Image: Chairman of the NPC C.V.K. Sivagnanam,
Chairman of the Northern Provincial Council (NPC) C.V.K. Sivagnanam has told Ceylon Today that generalization and coming to the conclusion that a revival of the LTTE is taking place in the country especially in the North is false.
He has stressed that connecting the entire lot of rehabilitated LTTE militants with recent criminal activities in Jaffna is malicious and unreasonable and urged all concerned to refrain from doing so.
“An unknown power wants to keep this part of the country in tension. There is information that some of the people who are so-called rehabilitated ex-militants are allegedly used as informants and military intelligence agents.

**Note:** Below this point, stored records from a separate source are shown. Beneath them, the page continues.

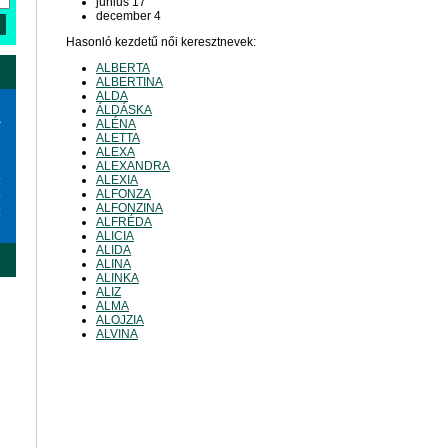
június 17
december 4
Hasonló kezdetű női keresztnevek:
ALBERTA
ALBERTINA
ALDA
ÁLDÁSKA
a
ALÉNA
ALETTA
ALEXA
ALEXANDRA
6
ALEXIA
3
ALFONZA
ALFONZINA
0
ALFRÉDA
ALICIA
ALIDA
ALINA
ALINKA
ALIZ
ALMA
ALOJZIA
ALVINA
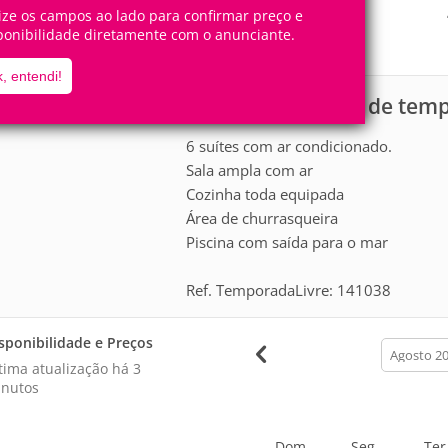
18
6
Pessoas
Quartos
lize os campos ao lado para confirmar preço e
ponibilidade diretamente com o anunciante.
6
Suítes
, entendi!
Casa para aluguel de tem
scrição
6 suítes com ar condicionado.
Sala ampla com ar
Cozinha toda equipada
Área de churrasqueira
Piscina com saída para o mar
Ref. TemporadaLivre: 141038
sponibilidade e Preços
calendar
month
tima atualização há
3
nutos
Dom
Seg
Ter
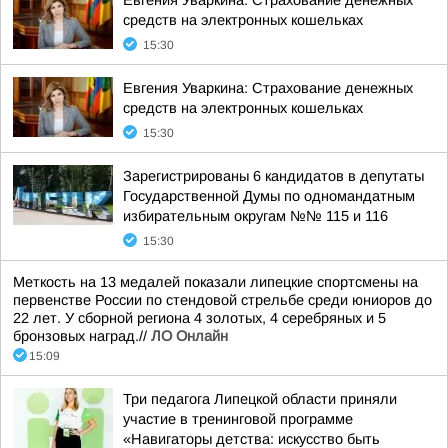
Евгения Уваркина: Страхование денежных
средств на электронных кошельках
15:30
Евгения Уваркина: Страхование денежных
средств на электронных кошельках
15:30
Зарегистрированы 6 кандидатов в депутаты
Государственной Думы по одномандатным
избирательным округам №№ 115 и 116
15:30
Меткость на 13 медалей показали липецкие спортсмены на
первенстве России по стендовой стрельбе среди юниоров до
22 лет. У сборной региона 4 золотых, 4 серебряных и 5
бронзовых наград.//
ЛО Онлайн
15:09
Три педагога Липецкой области приняли
участие в тренинговой программе
«Навигаторы детства: искусство быть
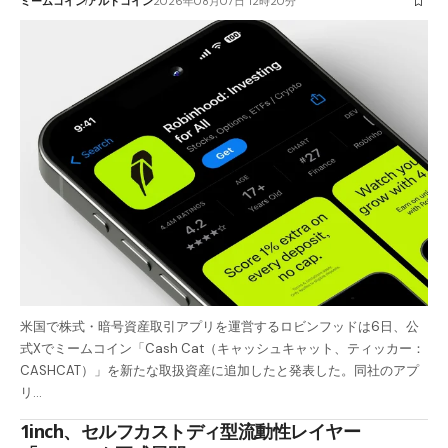
ミームコイン
アルトコイン
2026年08月07日 12時20分
米国で株式・暗号資産取引アプリを運営するロビンフッドは6日、公
式Xでミームコイン「Cash Cat（キャッシュキャット、ティッカー：
CASHCAT）」を新たな取扱資産に追加したと発表した。同社のアプ
リ…
1inch、セルフカストディ型流動性レイヤー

It’s possible that those people may have got into such anti-social activities but the blame should not be attributed to all those poor fellows,” he has said.
He has added that “I have met several former LLTE cadres who have come for assistance. They are striving hard to exist and they want to live with their families.
They are not receiving support from anybody but they are blamed for all criminal activities in the North.”
Sivagnanam has said that the former militants are trying to survive within a framework of a peaceful society.
He has also stressed that the Northern Provincial Council has failed to reform and support the ex-militants due to lack of resources.
“At Provincial Council and Central Government levels we have failed to assist them. We have failed to reform them because we have no resources. We do not have the resources to assure them of a normal life,” he has said.
Media Spokesman for Crusaders for Democracy, Ganeshalingam Chandralingam has told the same news paper that “before 2009 the LTTE had a separate administrative unit with 300,000 people and more than 35,000 soldiers. However the entire administration was destroyed in 2009.
LTTE was disarmed at the end of war. Currently, we don’t even own a small piece of land. In such a situation how can the LTTE regroup? We condemn the move to create the public impression that it is regrouping with 15-20 people,”
Former LTTE cadres have accepted the political structure and entered into mainstream democratic politics in the post-war period, he has added
“Former LTTE members are trying to strengthen themselves in the political sphere. We will do our best to explain our democratic ideologies to those who are living abroad but the Government should refrain from creating any disruptions by randomly arresting our members,” he has further said.
Some Diaspora groups are trying to maintain the tension in Sri Lanka for their political agendas, he has said.
IGP Pujith Jayasundera however had said earlier this week in Jaffna that terrorism had not been eliminated completely from the country and attempts made by the LTTE to stage a comeback should be defeated at any cost.